Appearance
Workflows
What is a Workflow?
A Workflow in YuzeData is a data integration process that orchestrates the flow of data between systems. Workflows connect datapoints, connectors, and master data to automate your data operations.
Each workflow is built from workflow steps - reusable steps that perform specific operations like fetching data from an API, transforming values, or producing datapoints.
Workflows and Workflow Steps
Workflows and workflow steps work together:
| Concept | Description |
|---|---|
| Workflow | The container that defines the overall data integration process. Created from scratch for your specific needs. |
| workflow step | A step within a workflow. Built from templates that define what the step can do. |
Workflow Step Templates and Instances
Workflow steps follow a template/instance pattern:
- workflow step template: A blueprint defining a type of operation
- workflow step instance: A configured step in your workflow, created from a template with your specific settings
When you add a step to a workflow, you select a workflow step template and configure it to create an instance. This allows you to reuse the same template multiple times with different configurations.
Example Templates
Common workflow step templates include:
| Template | Description |
|---|---|
| Pull data feed | Pulls data via a configured connector into the platform as a feed |
| Push data feed upstream | Pushes a datafeed upstream via a configured connector |
| Pull and push data | Pulls data from a source system and immediately pushes it to a target system without storing it on the platform |
| Filter | Filters datapoints and creates a new stream from them |
| Datapoint aggregation | Consumes datapoints and aggregates them |
| Deduplication | Takes data from a source bucket and adds it to a target bucket while ensuring no duplicate records |
| Lookup | Retrieves data from an external system using a configured connector |
| YuzeScript | Executes a YuzeScript expression for custom transformations |
| Execute Connector | Executes a connector operation as fire-and-forget (useful for one-time queries or scheduled operations) |
| Import master data | Imports data from a connector and stores results as master data |
| Export master data | Exports master data to a connector |
| Map Master data items | Maps master data items between different systems by adding mapping identifiers from external systems |
Triggers
Workflow steps can be triggered in three ways:
| Trigger | Description |
|---|---|
| Schedule | Runs automatically at specified intervals (e.g., every hour, daily at midnight) |
| Data Feed | Triggered when new datapoints arrive in a consumed feed |
| Parent workflow step | Triggered by another workflow step, enabling workflow chaining |
Schedule Trigger
Schedule-based triggers run a workflow step at regular intervals. You can configure schedules like:
- Every 15 minutes
- Every hour
- Daily at a specific time
- Weekly on specific days
Data Feed Trigger
When a workflow step is configured to consume a datapoint feed, it can be set to trigger automatically when new datapoints arrive. This creates a reactive pipeline where data flows through workflow steps as it becomes available.

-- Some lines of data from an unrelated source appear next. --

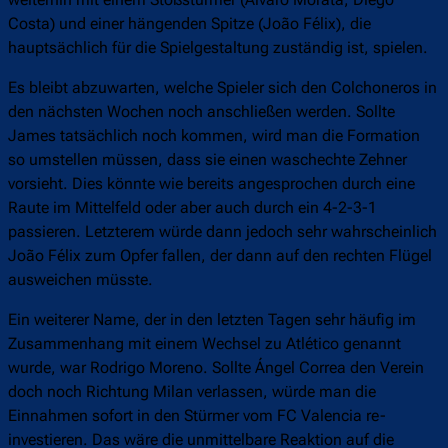
Costa) und einer hängenden Spitze (João Félix), die
hauptsächlich für die Spielgestaltung zuständig ist, spielen.
Es bleibt abzuwarten, welche Spieler sich den Colchoneros in
den nächsten Wochen noch anschließen werden. Sollte
James tatsächlich noch kommen, wird man die Formation
so umstellen müssen, dass sie einen waschechte Zehner
vorsieht. Dies könnte wie bereits angesprochen durch eine
Raute im Mittelfeld oder aber auch durch ein 4-2-3-1
passieren. Letzterem würde dann jedoch sehr wahrscheinlich
João Félix zum Opfer fallen, der dann auf den rechten Flügel
ausweichen müsste.
Ein weiterer Name, der in den letzten Tagen sehr häufig im
Zusammenhang mit einem Wechsel zu Atlético genannt
wurde, war Rodrigo Moreno. Sollte Ángel Correa den Verein
doch noch Richtung Milan verlassen, würde man die
Einnahmen sofort in den Stürmer vom FC Valencia re-
investieren. Das wäre die unmittelbare Reaktion auf die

Parent Workflow Step Trigger
A workflow step can be configured to run after another workflow step completes. This enables chaining multiple steps together, where the output of one step feeds into the next.

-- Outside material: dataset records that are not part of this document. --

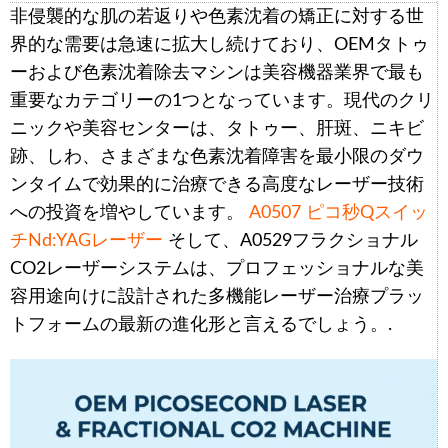
非侵襲的な肌の若返りや色素沈着の矯正に対する世
界的な需要は急速に拡大し続けており、OEMタトゥ
ーおよび色素沈着除去マシンは美容機器業界で最も
重要なカテゴリーの1つとなっています。現代のクリ
ニックや美容センターは、タトゥー、肝斑、ニキビ
跡、しわ、さまざまな色素沈着障害を最小限のダウ
ンタイムで効果的に治療できる高度なレーザー技術
への投資を増やしています。
A0507 ピコ秒Qスイッ
チNd:YAGレーザー
そして、A0529フラクショナル
CO2レーザーシステムは、プロフェッショナルな美
容用途向けに設計された多機能レーザー治療プラッ
トフォームの最新の進化形と言えるでしょう。.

Consuming and Producing Data
Workflow steps process data by consuming input and producing output. This is how data flows through your workflows.
Consuming Data
A workflow step can consume data from several sources:
| Source | Description |
|---|---|
| Datapoint Feed | Reads datapoints from a bucket with a specific schema |
| Connector | Fetches data directly from an external system via a connector operation |
| Master Data | Reads reference data items for enrichment or processing |
| Nothing | The workflow step does not consume any data |
When consuming from a datapoint feed, you configure:
- Schema: Which schema's datapoints to subscribe to
- Bucket: Which datapoint bucket to read from
- Batch Size: How many datapoints to process per run
When consuming from a connector, you can apply schema mappings to transform the connector's input and output data to match your workflow's schemas.
Producing Data
A workflow step can either produce datapoints or produce nothing:
| Strategy | Description |
|---|---|
| Datapoint Feed | Writes datapoints to a bucket with a specific schema |
| Nothing | The workflow step does not produce output (e.g., when writing directly to an external system) |
When producing to a datapoint feed, you configure:
- Schema: The structure of the output data
- Bucket: Which datapoint bucket to write to
Chaining Workflow Steps
Consuming and producing enables chaining - connecting workflow steps together so data flows through multiple processing steps.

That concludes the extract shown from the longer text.